The emitter resistor provides negative feedback and, for low values of gain (much less than gm*R5), the gain of Q3 is approximately R5/R4.

#### Rumination

Joined Mar 25, 2016
74
Can I do it like this:

VB3=17.35V
We know: VE3=(17.35+0.7)V=21-IC3*R4
We also know: VB4=+0.7V=-21+IC3*R5.
So by eliminating IC3 it gives a second equation for R4 and R5:

18,05 = 21 - R4
R4 = 2,95

0,7 + 21 = R5
R5 = 21,7

Does it mean, that we have found the values of R4 and R5? And now we can find the value of Ic3?

#### Rumination

Joined Mar 25, 2016
74
You must start at the output.
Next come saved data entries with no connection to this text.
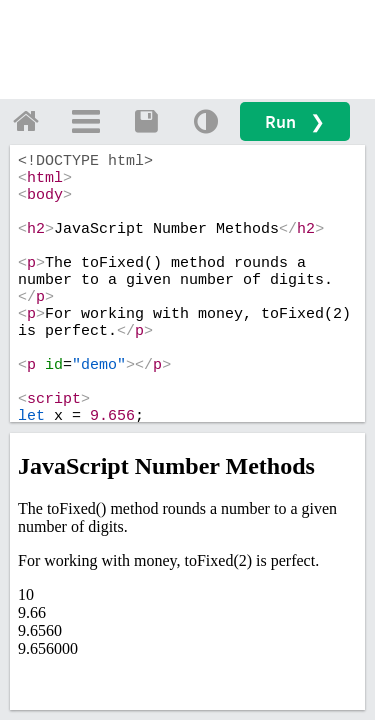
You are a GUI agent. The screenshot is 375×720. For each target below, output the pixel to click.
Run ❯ (295, 121)
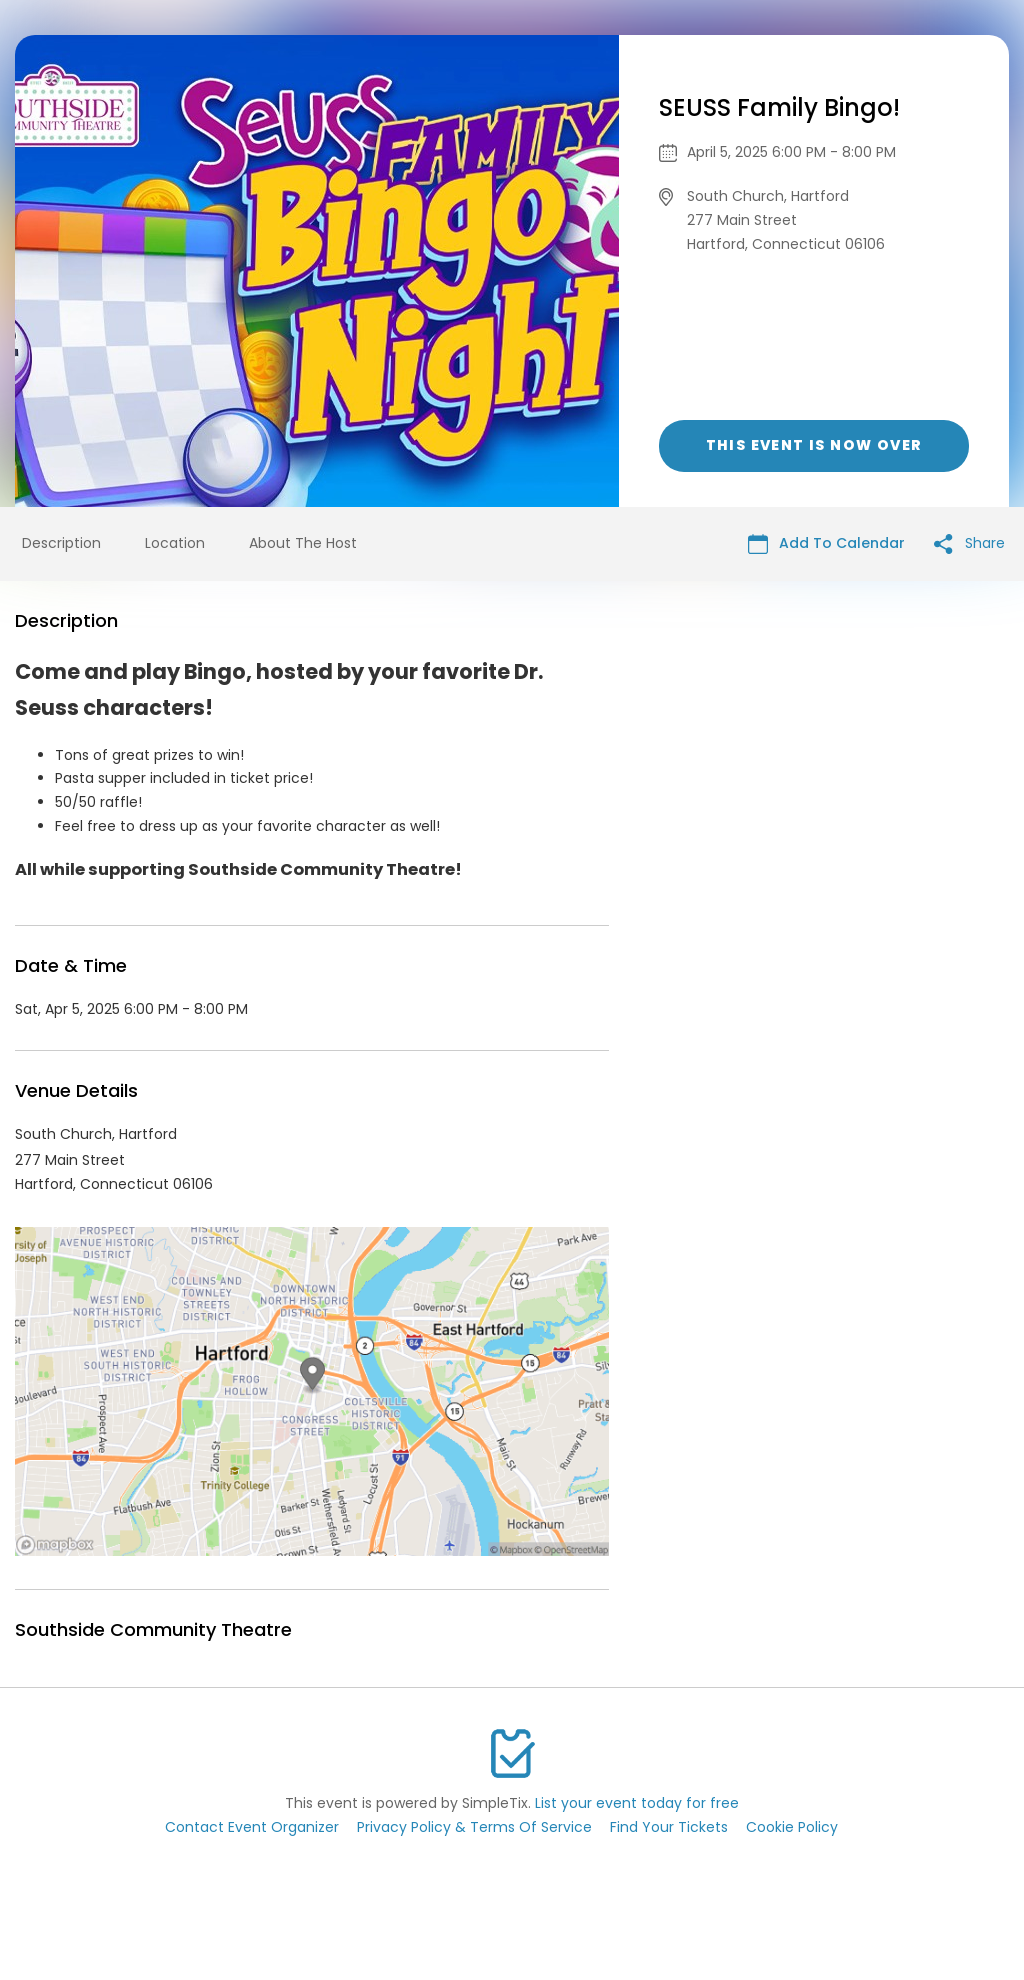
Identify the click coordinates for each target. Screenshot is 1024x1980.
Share (969, 543)
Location (175, 543)
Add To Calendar (826, 543)
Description (61, 543)
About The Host (303, 543)
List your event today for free (637, 1803)
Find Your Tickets (669, 1827)
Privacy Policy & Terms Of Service (474, 1827)
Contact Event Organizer (252, 1827)
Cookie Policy (792, 1827)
You have been given RL and Vout_max so from there you can find Ic4 and Ic3 quiescent current.
And choose R4,R5R1,R1 to meet the voltage gain requirement at given quiescent current .
To find Ic3:

Ic3 = IE3 = (21 V - VBE - 0,7 V) / (R4) = (21 V - 17,35 V - 0,7 V) / (2,95) = 2,95 / 2,95 = 1 mA.

To find VB4:

VB4 = -21 V + R5 * Ic3 = -21 V + 21,7 V * 1 mA = 0,7 V.
Vout = VB4 - 0,7 V = 0 V

To find Ic4:
Ic4 = (0 - (-21 V)) / R6

But I don't know the value of R6.

#### Rumination

Joined Mar 25, 2016
74
But what about Vout-min = -8,8 V and RL = 49 Ohm ?
Does it mean, that I can find Ic4:

Ic4 = V / R = 8,8 / 49 = 0,18 mA

#### Jony130

Joined Feb 17, 2009
5,250
Ic4 should be larger than this 0.18mA

#### Rumination

Joined Mar 25, 2016
74

#### Jony130

Joined Feb 17, 2009
5,250
It looks like you do not know (or understand) how to find maximum negative voltage swing at the load for a simply emitter follower circuit (Q4).

#### Rumination

Joined Mar 25, 2016
74
Yes, you are right. I will try and find it in my book. I will be back. #### Jony130

Joined Feb 17, 2009
5,250
To help you with this problem look again at my post #14 and Ask yourself -- >What voltage at the T1 base will cut-off T1 transistor?